A litany of tasks awaits the buyer and provider after the champagne has run dry. Day one marks the start of the real work ahead in the implementation of HR transformation.
The party was a hit, and everyone was there along for the ride, making sure they were seen. All the correct hands were shaken and proud backs patted. Then, the morning after, there’s just you and a Mount Everest of work. Welcome to the first day of an HRO deal.
There’s a tendency among some senior management to regard the press release as the job itself. The announcement that a deal has been done somehow overshadows the fact that the work hasn’t. It is a perspective not helped by the protracted nature of the sourcing and contracting process, which itself often assumes the trappings of the actual objective. But the highs and lows of the implementation are still to come, and day one is just the start of a long haul.
There are of course different scales of a deal. The outsourcing of recruitment only or the lift and shift of an already standing call center are different from standardizing all global HR processes, deploying new systems, and introducing employee and manager self-service.

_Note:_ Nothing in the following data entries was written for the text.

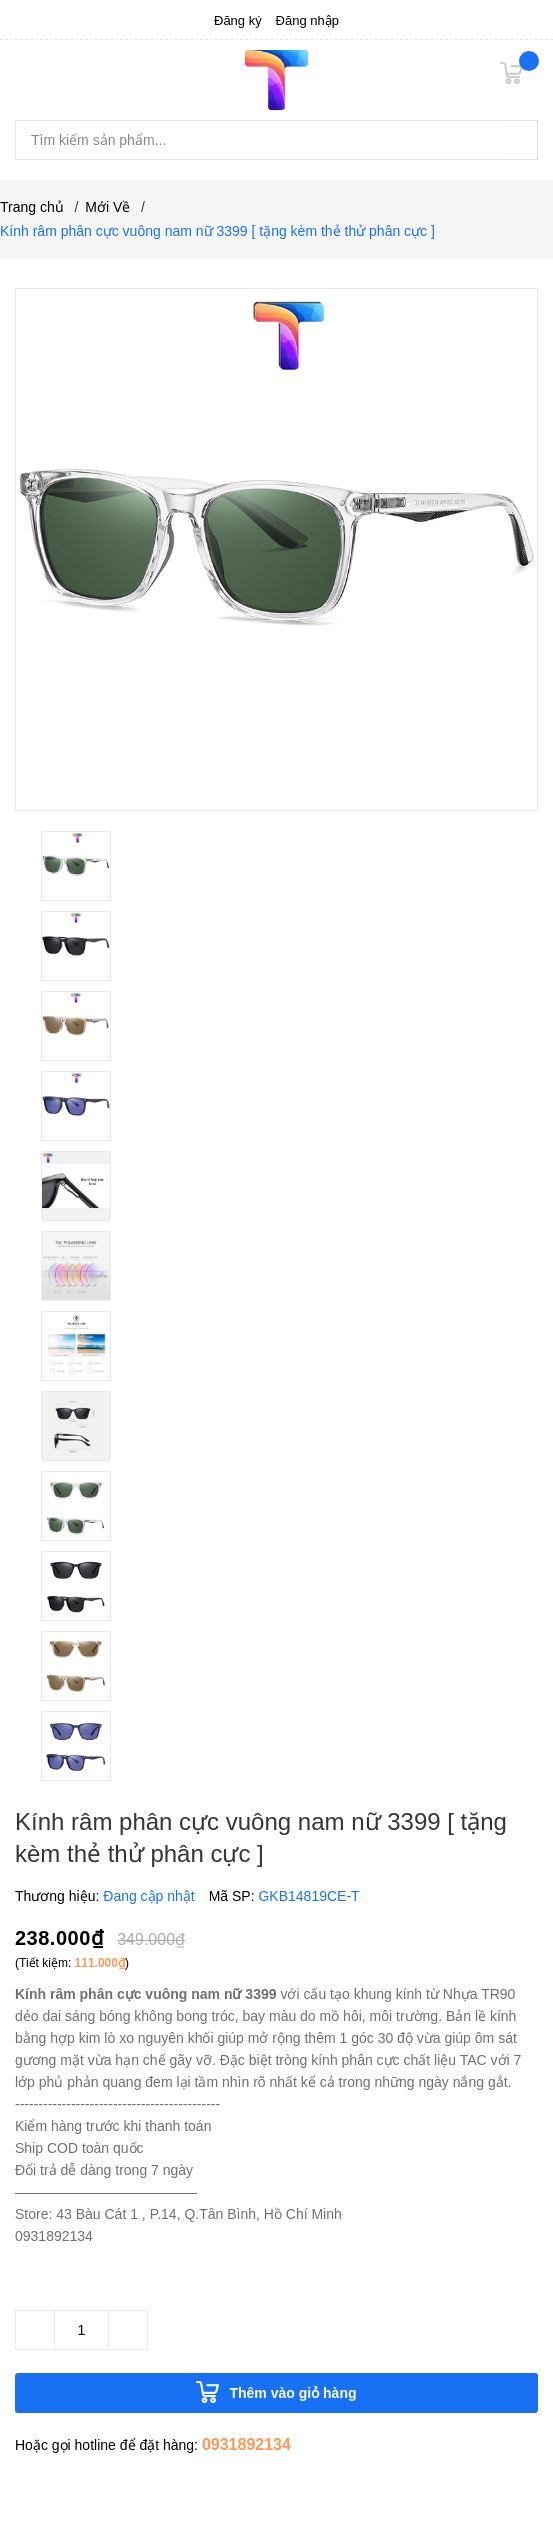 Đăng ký (238, 20)
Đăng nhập (307, 20)
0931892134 (246, 2444) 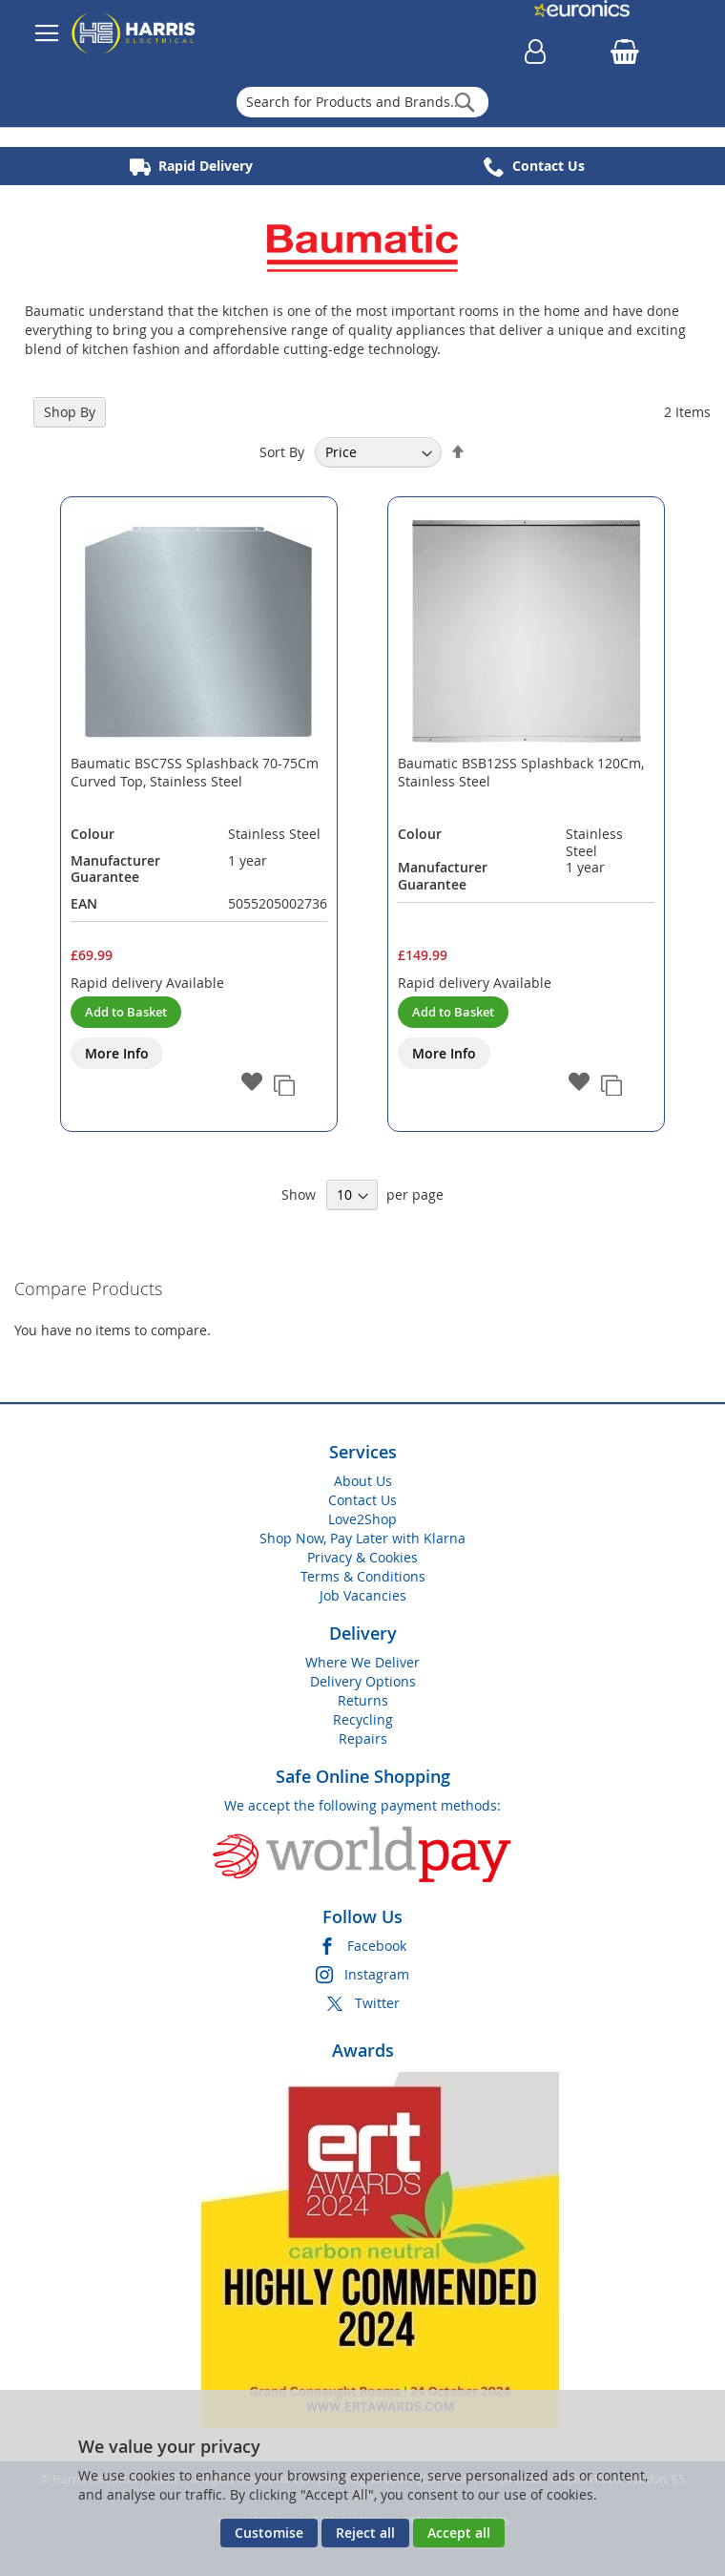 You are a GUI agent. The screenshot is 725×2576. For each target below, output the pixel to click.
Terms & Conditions (362, 1576)
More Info (117, 1053)
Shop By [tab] (69, 412)
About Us (363, 1481)
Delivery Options (363, 1681)
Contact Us (362, 1500)
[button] (252, 1083)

However, in almost every case, the first thing to think about on day one is managing the rush to get everything done. In the real world, just gearing up for a large-scale HRO implementation can take months.
Getting the right quality and quantity of resources in place is not an overnight matter, particularly where people have to be hired. Sometimes financial agreements can be put in place in advance to gain a head start on hiring. Or small parts of the deal can be singled out for early attention by understaffed teams. However, the essential point still stands that one must put the people in place to get the job done properly, and this is rarely in place on the morning after the deal announcement.

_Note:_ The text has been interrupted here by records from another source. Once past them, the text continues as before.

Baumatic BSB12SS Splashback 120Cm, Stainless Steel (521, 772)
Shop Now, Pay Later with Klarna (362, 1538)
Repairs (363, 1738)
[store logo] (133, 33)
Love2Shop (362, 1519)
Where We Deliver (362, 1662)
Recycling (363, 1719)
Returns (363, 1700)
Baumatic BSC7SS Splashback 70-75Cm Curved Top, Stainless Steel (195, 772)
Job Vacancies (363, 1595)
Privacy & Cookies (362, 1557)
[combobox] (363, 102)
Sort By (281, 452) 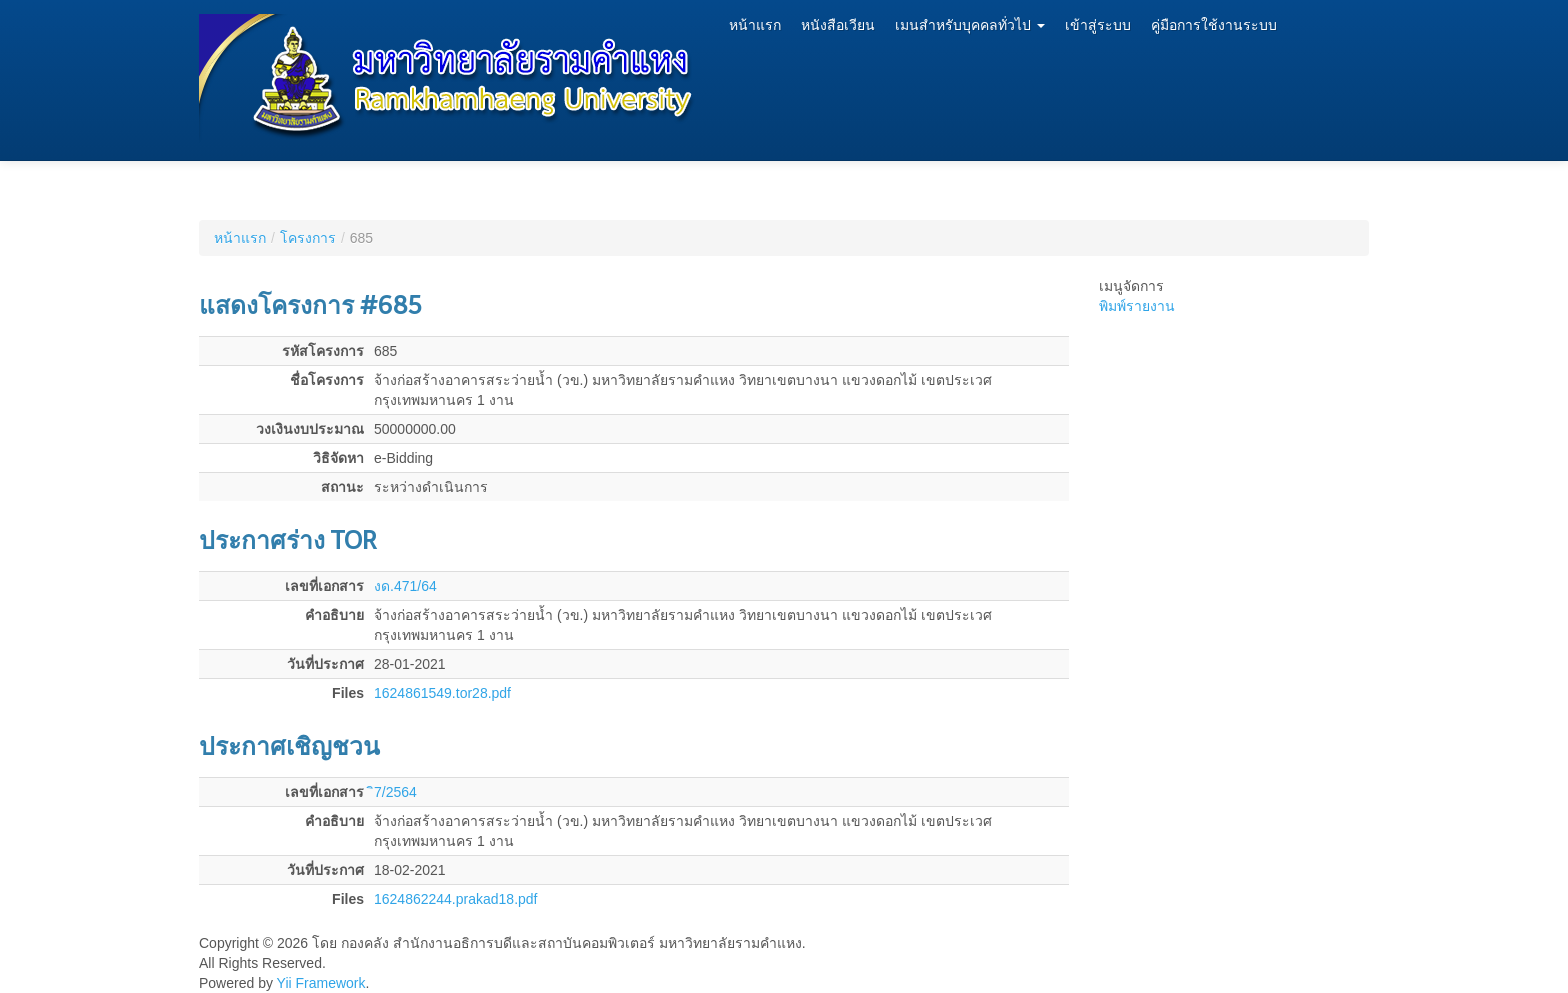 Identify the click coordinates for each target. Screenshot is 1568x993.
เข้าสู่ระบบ (1098, 25)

This goes for the buyer as well as the provider. In some quarters, it is argued that the provider can bear the brunt and this is part of the attraction of outsourcing. However, even if it can be done, the result will be better if the buyer is fully staffed with counterparts to the provider’s project and management staff. This goes for contract interpretation, change control, project plan conformance, and especially systems deployment as well as the usual contract/relationship management roles.

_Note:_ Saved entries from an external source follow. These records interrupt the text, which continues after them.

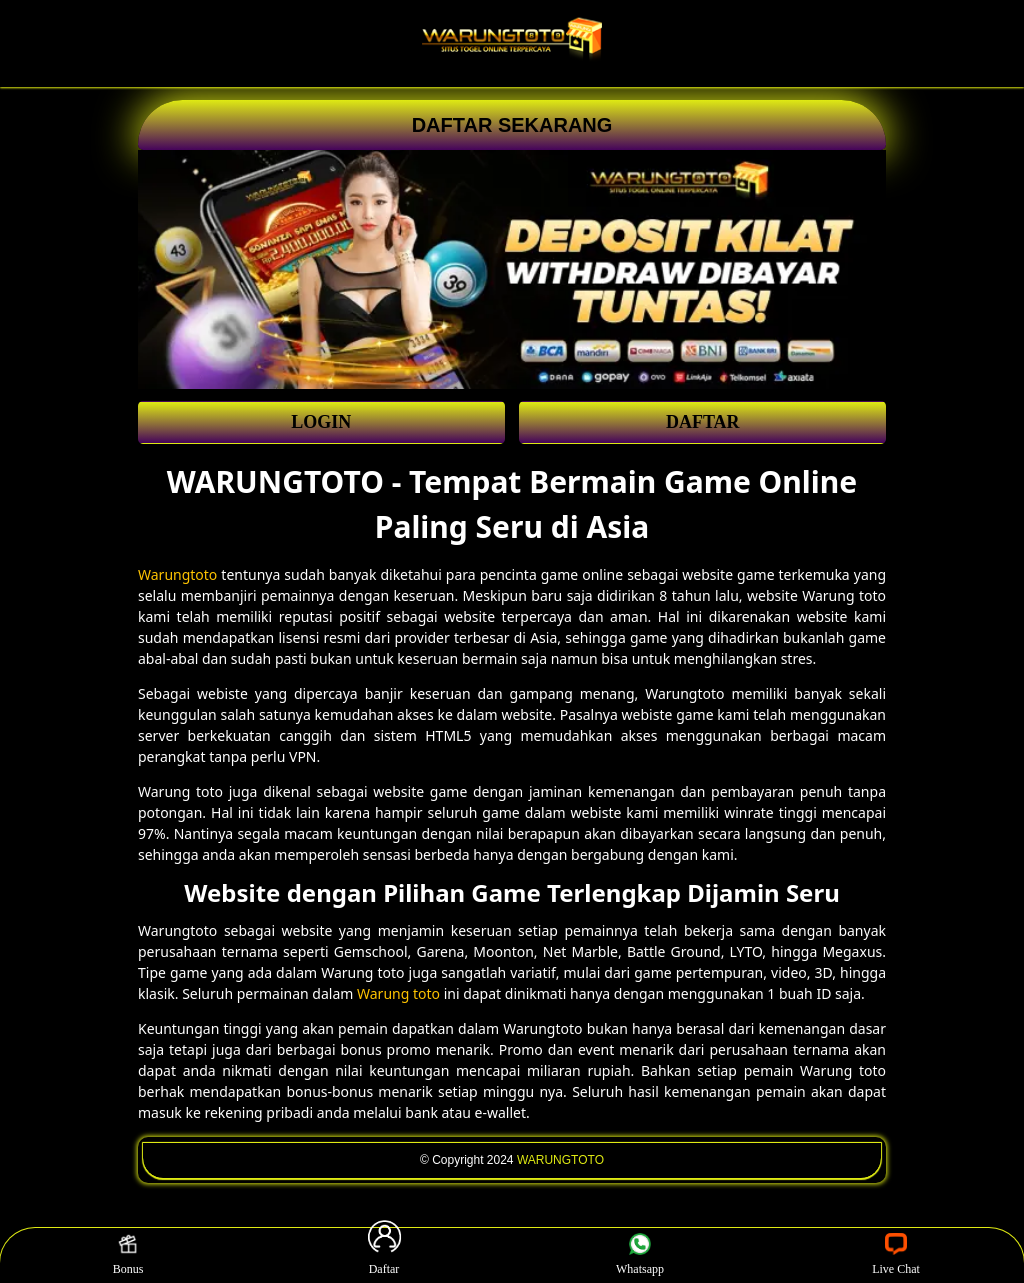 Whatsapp (640, 1255)
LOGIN (321, 422)
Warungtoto (177, 574)
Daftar (384, 1255)
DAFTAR (703, 422)
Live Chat (896, 1255)
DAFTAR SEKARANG (512, 125)
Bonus (128, 1255)
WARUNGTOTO (560, 1160)
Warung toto (398, 993) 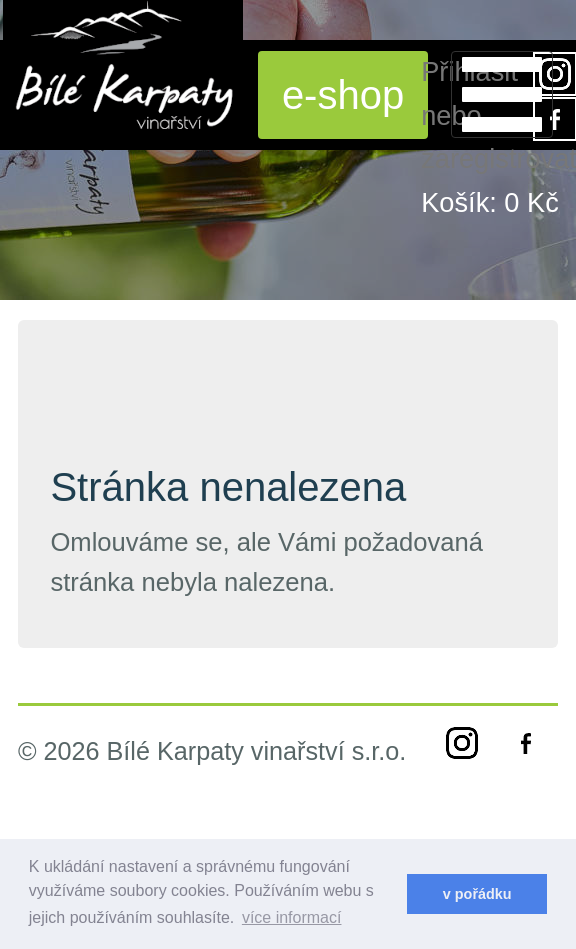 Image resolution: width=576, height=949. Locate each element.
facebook (526, 743)
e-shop (343, 95)
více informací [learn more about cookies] (292, 917)
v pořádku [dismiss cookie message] (477, 894)
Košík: (490, 202)
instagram (462, 743)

Another day-one item overlooked in the rush toward achievements can be the implementation plan; not that it will be forgotten, but senior management will expect one to be produced immediately, which all sounds very reasonable given the fact that a deal has just been signed. The problem is that unless one opted for the due diligence process from hell, the provider won’t know enough to come up with a detailed implementation plan until the respective teams have done a few months of joint work. Even then, the kind of planning that allows the project milestones to fit neatly into control cycles, like technology releases or even the buyer’s holiday patterns, is harder to come by.
Nevertheless, a reliable plan will be required to inform and condition a sometimes reluctant customer base regarding the competence of the change coming their way. This lobbying effort is another day-one item. Much can and should be done about this during the sourcing process, but after a public announcement there is a need to get out there and evangelize. Communication is not enough. A fervent effort to condition and convince the customer base is required even when one knows that realistically speaking the converts will be few.
But the objective isn’t to win them over; it is to convince them that the change will happen and be performed competently. In addition, it is essential to inform the inevitable debate. Those been deeply involved in putting a deal together often underestimate the ignorance concerning outsourcing, self-service, and offshoring in general. Engaging widely and at the grass roots in this debate can at least bring recognition that the concept isn’t Satan’s own strategy even in those who continue to disagree with it. However not having a robust plan to publicize during these efforts is likely to demonstrate convincingly that the whole idea is after all a sign of the last days.
There are of course a multitude of day one items to think about not least of which might be to take a week off. However, completing hiring activities, creating a joint plan and evangelizing the customer base are high order activities if one is to avoid the eager and headlong rush to less-than-optimum results. Stop, take a breath, and put down twelve weeks foundation work before insisting that anyone map their admin. processes or sign off system requirements. Day one preparation can save you from a lot of heartache later.